概要
医療研究でいうリスクは、病気の悪化や合併症など、望ましくない結果が起こる確率を指す。リスク比は、介入群でその結果が起こる割合を、対照群で起こる割合で割って求める相対的な指標である。[1]
計算方法
たとえば、対照群の20%に望ましくない結果が起こり、介入群では12%だった場合、リスク比は0.12÷0.20=0.6となる。[1]
解釈
RRが1なら両群のリスクは同じである。RRが1より小さい場合は介入群でリスクが低く、1より大きい場合は介入群でリスクが高い。資料の例ではRRが0.6であり、介入群のリスクは対照群の60%に相当する。[1]
相対リスク減少と絶対リスク減少
相対リスク減少(RRR)は、対照群に比べてリスクがどの程度の割合で減ったかを示す。RRが0.6ならRRRは1−0.6=0.4、すなわち40%となる。一方、絶対リスク減少(ARR)は両群の発生率そのものの差であり、この例では20%−12%=8%となる。[1]
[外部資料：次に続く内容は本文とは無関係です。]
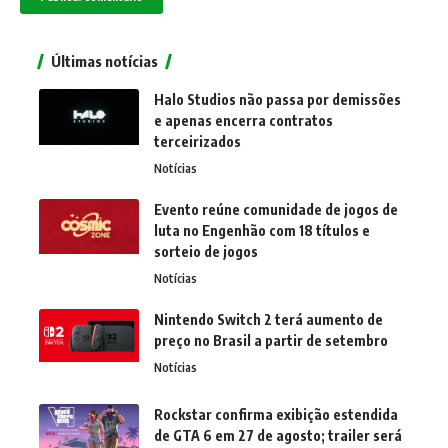
Últimas notícias
Halo Studios não passa por demissões
e apenas encerra contratos
terceirizados
Notícias
Evento reúne comunidade de jogos de
luta no Engenhão com 18 títulos e
sorteio de jogos
Notícias
Nintendo Switch 2 terá aumento de
preço no Brasil a partir de setembro
Notícias
Rockstar confirma exibição estendida
de GTA 6 em 27 de agosto; trailer será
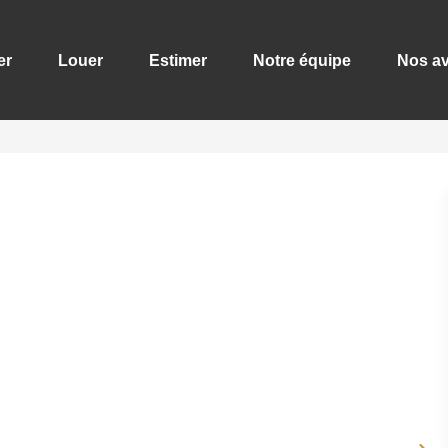
er
Louer
Estimer
Notre équipe
Nos av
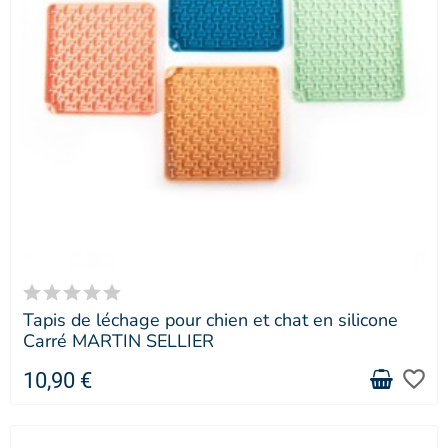
Tapis de léchage pour chien et chat en silicone
Carré MARTIN SELLIER
favorite_border
10,90 €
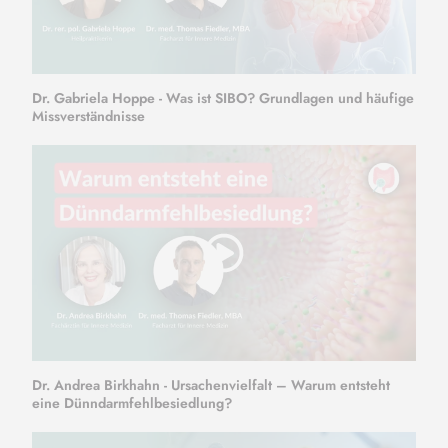
Dr. Gabriela Hoppe - Was ist SIBO? Grundlagen und häufige
Missverständnisse
Dr. Andrea Birkhahn - Ursachenvielfalt – Warum entsteht
eine Dünndarmfehlbesiedlung?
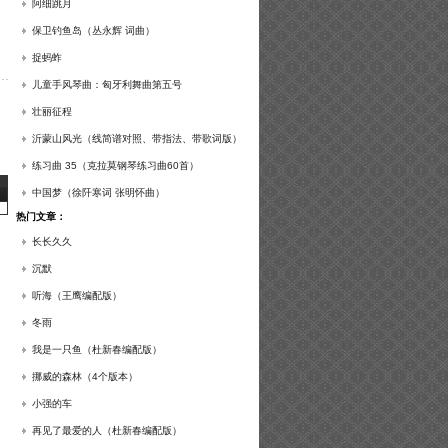
谱及练习提示）
阿细跳月
保卫钓鱼岛（丛永辉 词曲）
捉蚂蚱
儿童手风琴曲：匈牙利舞曲第五号
壮丽征程
沂蒙山风光（线简谱对照、带指法、带歌词版）
练习曲 35（克拉莫钢琴练习曲60首）
中国梦（徐阡寒词 张明怀曲）
热门文章：
长长久久
沉默
听海（王鹰编配版）
冬雨
我是一只鱼（杜新春编配版）
挪威的森林（4个版本）
小强的车
再见了最爱的人（杜新春编配版）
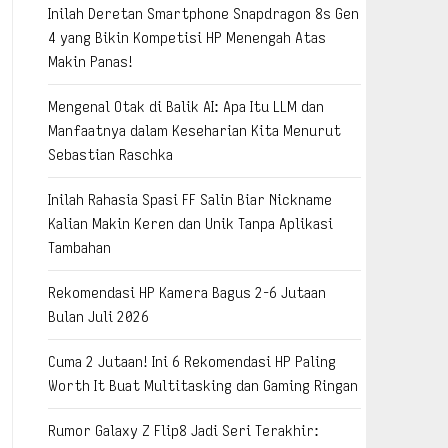
Inilah Deretan Smartphone Snapdragon 8s Gen
4 yang Bikin Kompetisi HP Menengah Atas
Makin Panas!
Mengenal Otak di Balik AI: Apa Itu LLM dan
Manfaatnya dalam Keseharian Kita Menurut
Sebastian Raschka
Inilah Rahasia Spasi FF Salin Biar Nickname
Kalian Makin Keren dan Unik Tanpa Aplikasi
Tambahan
Rekomendasi HP Kamera Bagus 2-6 Jutaan
Bulan Juli 2026
Cuma 2 Jutaan! Ini 6 Rekomendasi HP Paling
Worth It Buat Multitasking dan Gaming Ringan
Rumor Galaxy Z Flip8 Jadi Seri Terakhir:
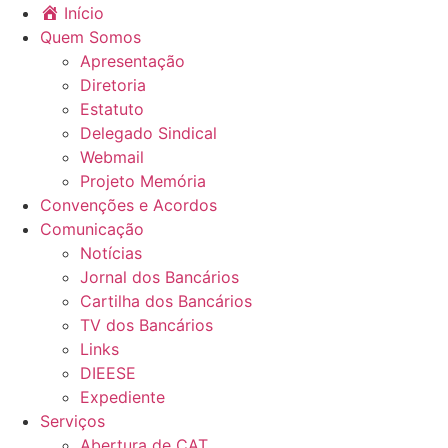
Início
Quem Somos
Apresentação
Diretoria
Estatuto
Delegado Sindical
Webmail
Projeto Memória
Convenções e Acordos
Comunicação
Notícias
Jornal dos Bancários
Cartilha dos Bancários
TV dos Bancários
Links
DIEESE
Expediente
Serviços
Abertura de CAT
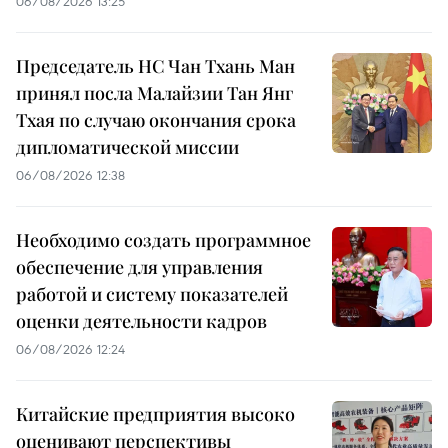
06/08/2026 13:25
Председатель НС Чан Тхань Ман
принял посла Малайзии Тан Янг
Тхая по случаю окончания срока
дипломатической миссии
06/08/2026 12:38
Необходимо создать программное
обеспечение для управления
работой и систему показателей
оценки деятельности кадров
06/08/2026 12:24
Китайские предприятия высоко
оценивают перспективы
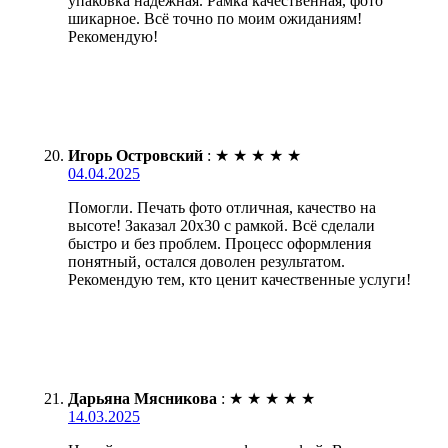
упаковка надежная. Рамка качественная, фото
шикарное. Всё точно по моим ожиданиям!
Рекомендую!
Игорь Островский
:
★
★
★
★
★
04.04.2025
Помогли. Печать фото отличная, качество на
высоте! Заказал 20х30 с рамкой. Всё сделали
быстро и без проблем. Процесс оформления
понятный, остался доволен результатом.
Рекомендую тем, кто ценит качественные услуги!
Дарьяна Мясникова
:
★
★
★
★
★
14.03.2025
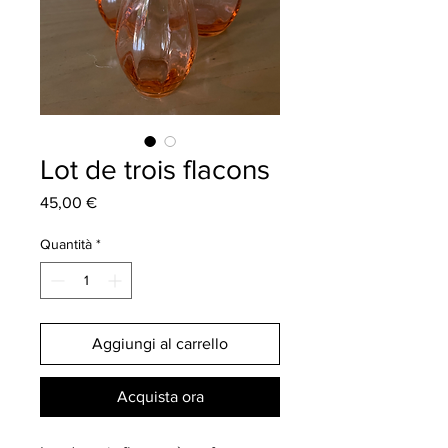
Lot de trois flacons
Prezzo
45,00 €
Quantità
*
Aggiungi al carrello
Acquista ora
同じRRであっても、もともとの発症リスクが異なればARRは変わる。そのため治療効果を理解する際には、相対的な変化だけでなく絶対的な変化も合わせて確認することが重要となる。[1]
治療必要数との関係
ARRからは、1人の望ましくない結果を防ぐために何人を治療する必要があるかを示す治療必要数(NNT)を求められる。ARRが8%なら、100人を治療すると8人が利益を受ける計算となり、NNTは約13となる。[1]
信頼区間
リスク比などの推定値には偶然による不確実性があるため、信頼区間を合わせて示すことがある。信頼区間が狭いほど推定の精度が高く、広いほど真の効果の大きさに不確実性が残る。[1]
解釈上の注意点
リスク比は割合としての変化を示すため、基準となる絶対リスクが低い場合には効果が大きく見えることがある。臨床的な意味を判断する際には、RRだけでなくARR、NNT、信頼区間なども合わせて評価する必要がある。[1]